Focus Where It Matters: Graph Selective State Focused Attention Networks
Shikhar Vashistha, Neetesh Kumar
TL;DR
This work tackles scalability and over-smoothing in deep graph neural networks while addressing dynamic graph scenarios. It introduces Graph Selective States Focused Attention Networks (GSAN), which combines multi-head masked self-attention (MHMSA) with selective state space modeling (S3M) alongside a GATv2-based graph attentional layer. The core contribution lies in jointly modeling dynamic node states and selective edge interactions to preserve node-level information and improve generalization to unseen graphs. Empirical results on Cora, Citeseer, PubMed, and PPI benchmarks establish state-of-the-art performance, highlighting GSAN's effectiveness for both transductive and inductive tasks and its potential applicability to real-world dynamic networks.
Abstract
Traditional graph neural networks (GNNs) lack scalability and lose individual node characteristics due to over-smoothing, especially in the case of deeper networks. This results in sub-optimal feature representation, affecting the model's performance on tasks involving dynamically changing graphs. To address this issue, we present Graph Selective States Focused Attention Networks (GSANs) based neural network architecture for graph-structured data. The GSAN is enabled by multi-head masked self-attention (MHMSA) and selective state space modeling (S3M) layers to overcome the limitations of GNNs.

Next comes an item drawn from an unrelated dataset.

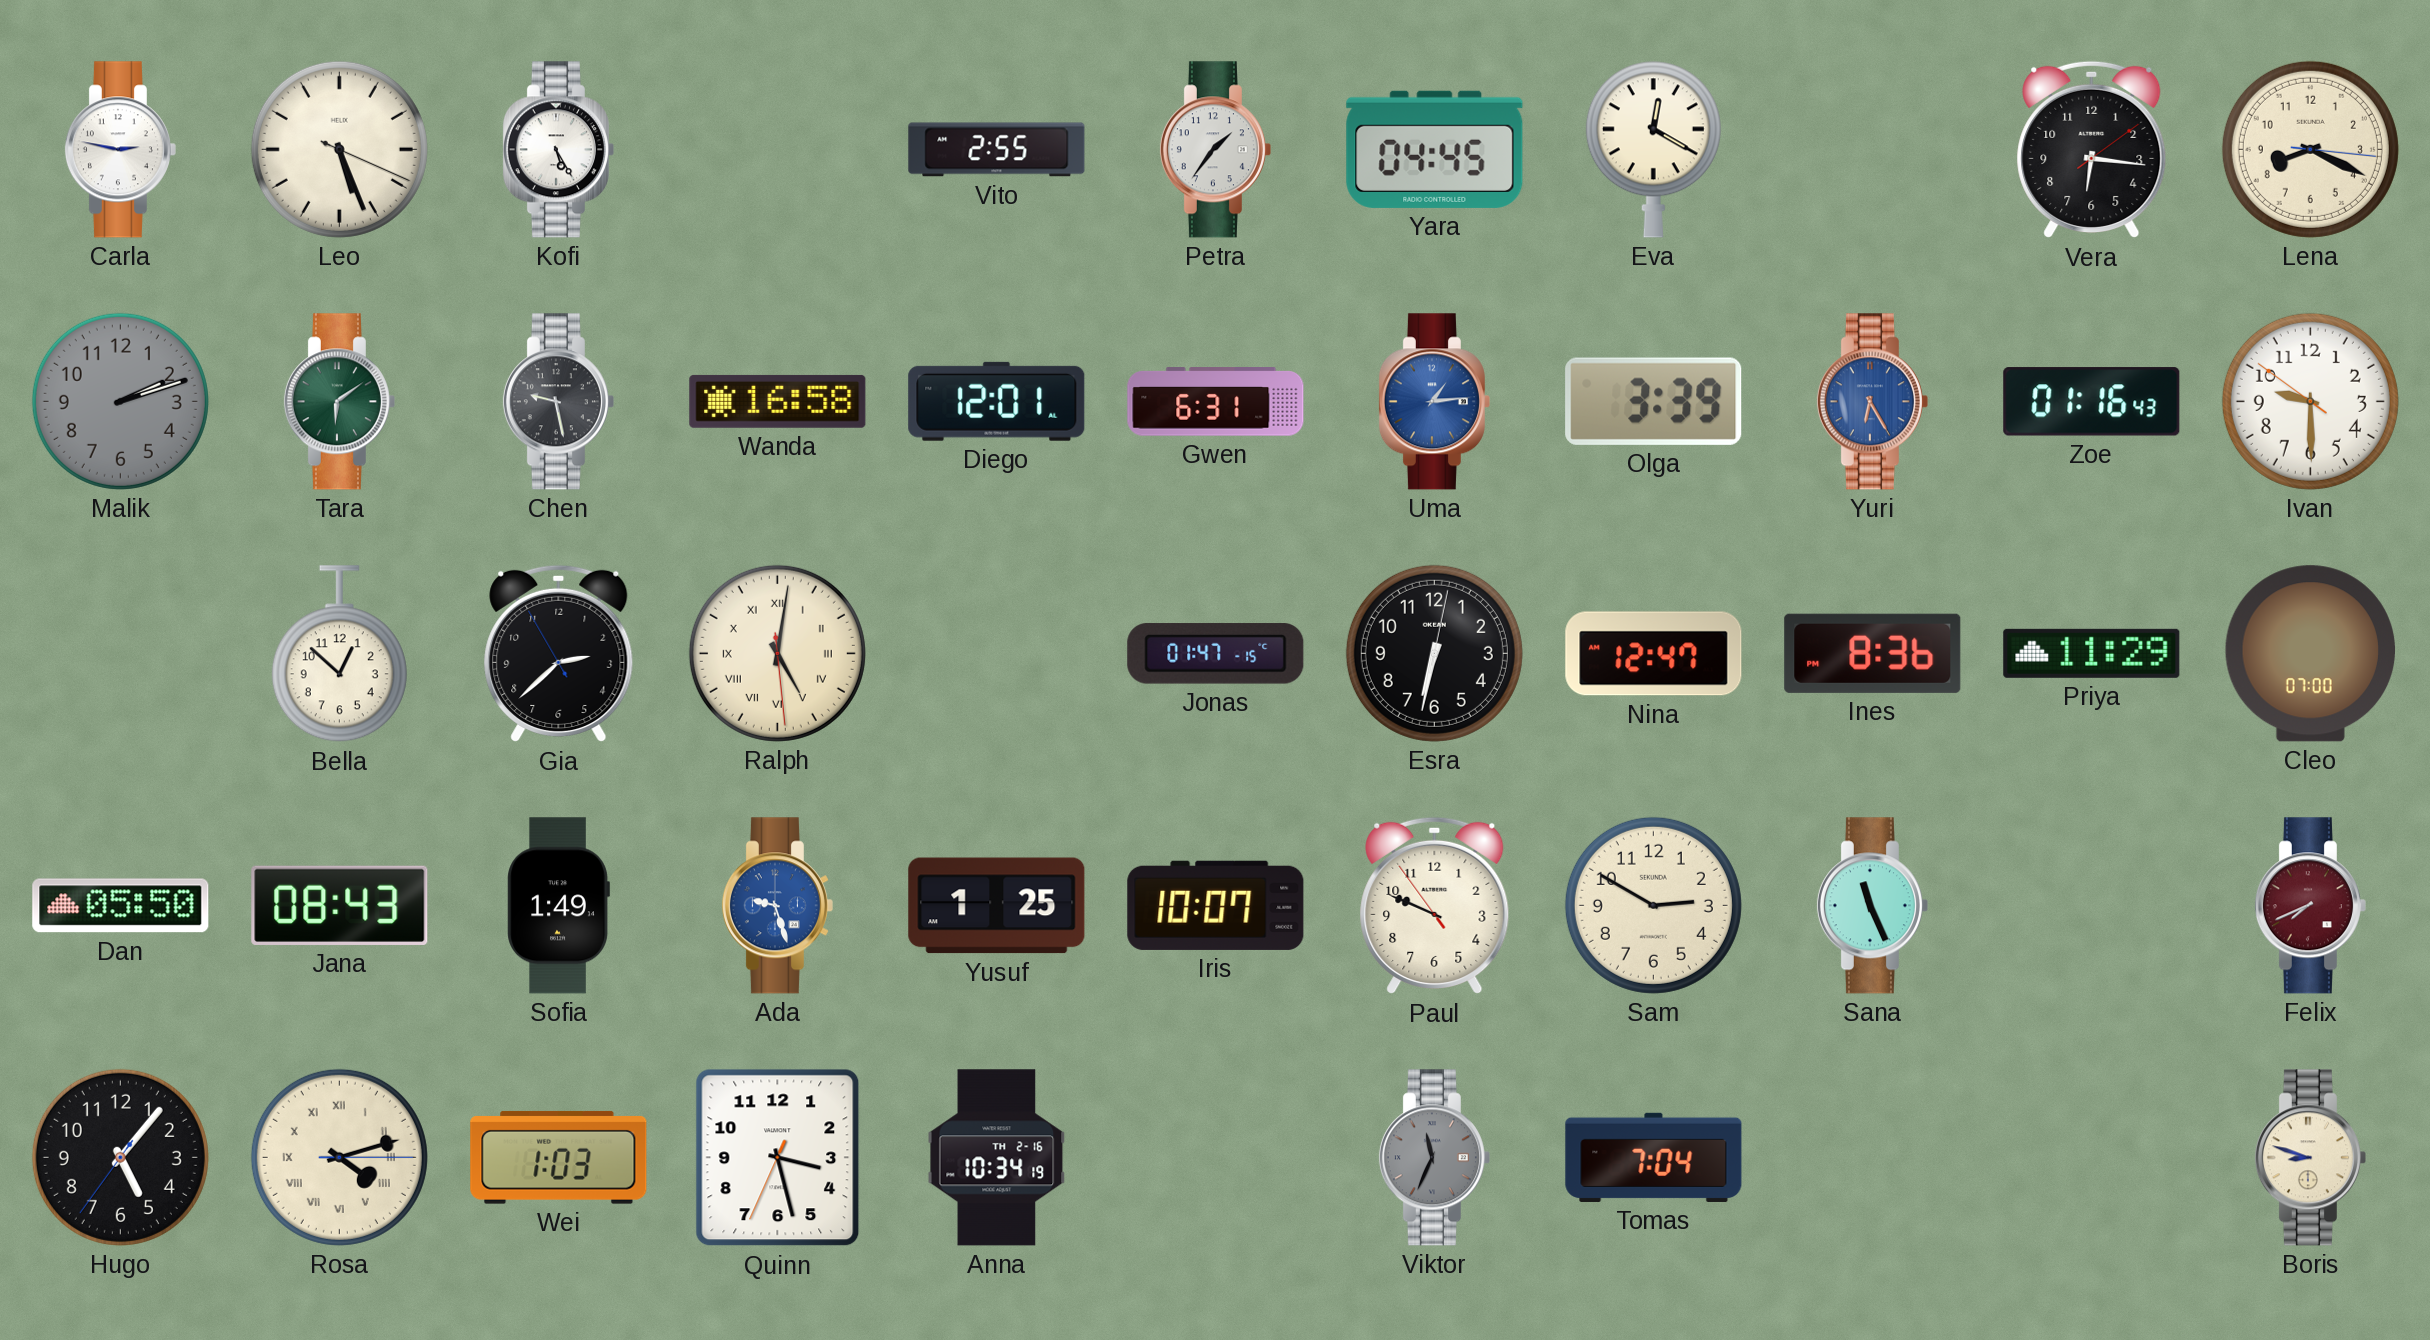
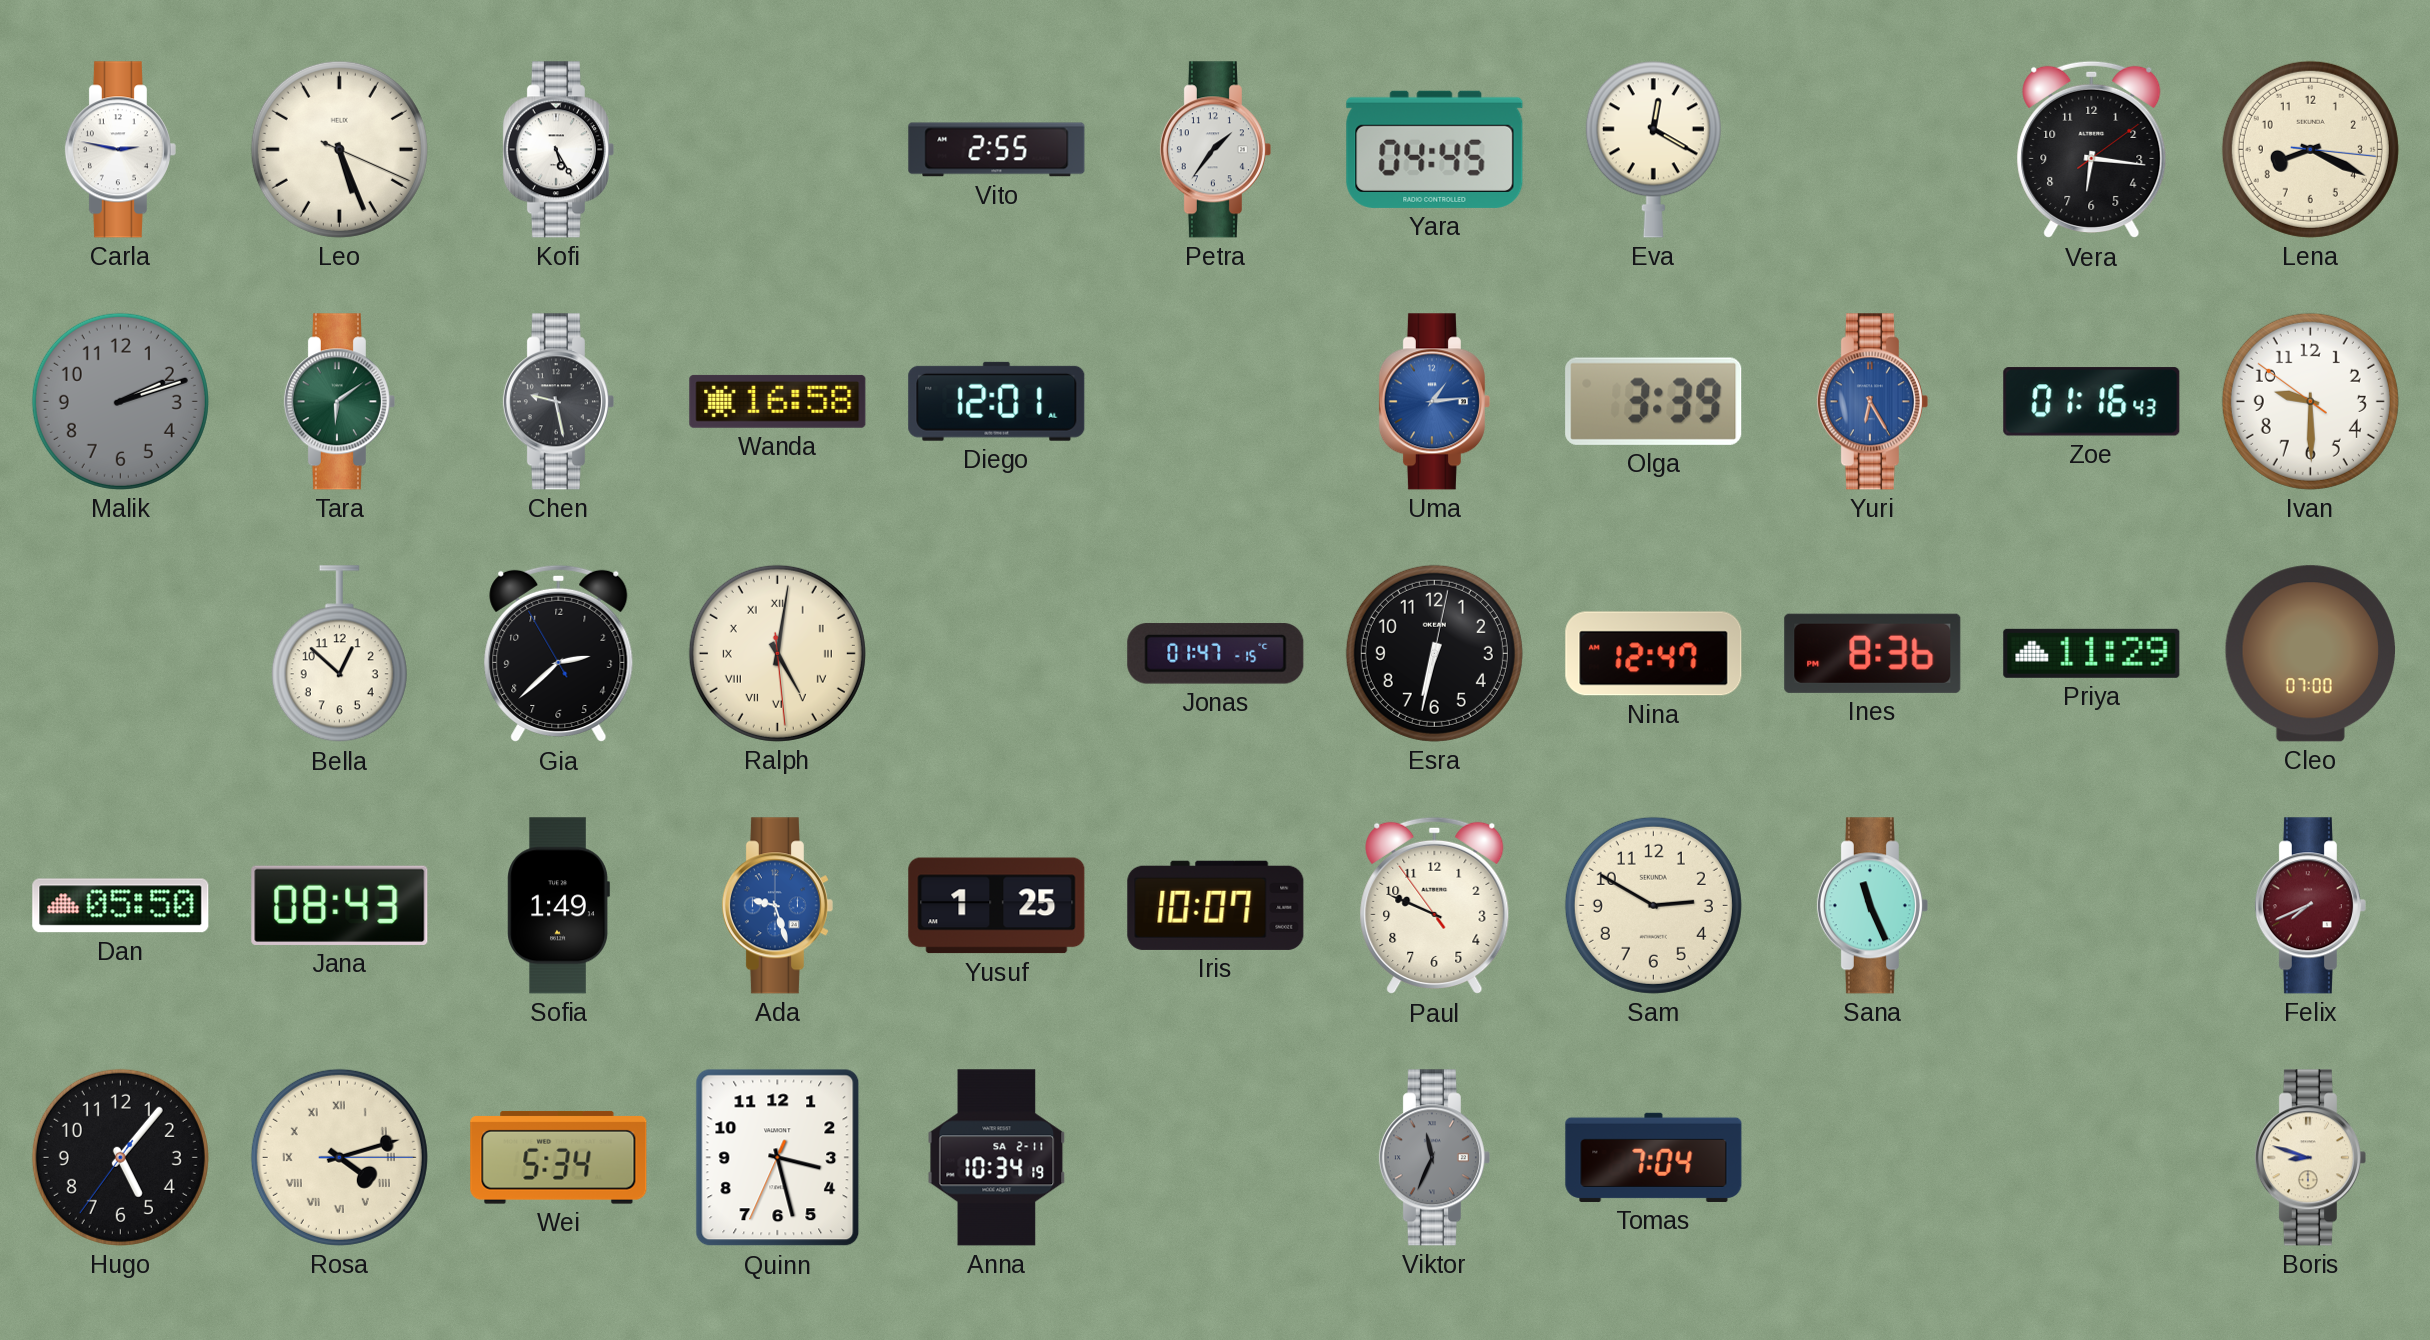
Gwen: 6:31 -> none
Wei: 1:03 -> 5:34
Anna date: TH 2-16 -> SA 2-11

In GSAN, the MHMSA allows GSAN to dynamically emphasize crucial node connections, particularly in evolving graph environments. The S3M layer enables the network to adjust dynamically in changing node states and improving predictions of node behavior in varying contexts without needing primary knowledge of the graph structure. Furthermore, the S3M layer enhances the generalization of unseen structures and interprets how node states influence link importance. With this, GSAN effectively outperforms inductive and transductive tasks and overcomes the issues that traditional GNNs experience. To analyze the performance behavior of GSAN, a set of state-of-the-art comparative experiments are conducted on graphs benchmark datasets, including $Cora$, $Citeseer$, $Pubmed$ network citation, and $protein-protein-interaction$ datasets, as an outcome, GSAN improved the classification accuracy by $1.56\%$, $8.94\%$, $0.37\%$, and $1.54\%$ on $F1-score$ respectively.